(Excerpts from a dataset)
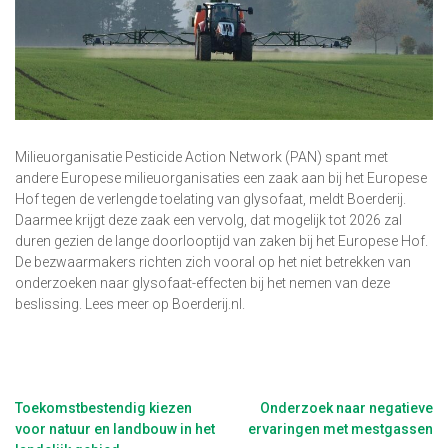
Milieuorganisatie Pesticide Action Network (PAN) spant met
andere Europese milieuorganisaties een zaak aan bij het Europese
Hof tegen de verlengde toelating van glysofaat, meldt Boerderij.
Daarmee krijgt deze zaak een vervolg, dat mogelijk tot 2026 zal
duren gezien de lange doorlooptijd van zaken bij het Europese Hof.
De bezwaarmakers richten zich vooral op het niet betrekken van
onderzoeken naar glysofaat-effecten bij het nemen van deze
beslissing. Lees meer op Boerderij.nl.
Berichtnavigatie
Toekomstbestendig kiezen
Onderzoek naar negatieve
voor natuur en landbouw in het
ervaringen met mestgassen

→ **ASSIGNMENT**:
Reproduce each entry verbatim, excluding any embedded images.

→ **REPLY**:
Milieuorganisatie Pesticide Action Network (PAN) spant met
andere Europese milieuorganisaties een zaak aan bij het Europese
Hof tegen de verlengde toelating van glysofaat, meldt Boerderij.
Daarmee krijgt deze zaak een vervolg, dat mogelijk tot 2026 zal
duren gezien de lange doorlooptijd van zaken bij het Europese Hof.
De bezwaarmakers richten zich vooral op het niet betrekken van
onderzoeken naar glysofaat-effecten bij het nemen van deze
beslissing. Lees meer op Boerderij.nl.
Berichtnavigatie
Toekomstbestendig kiezen
Onderzoek naar negatieve
voor natuur en landbouw in het
ervaringen met mestgassen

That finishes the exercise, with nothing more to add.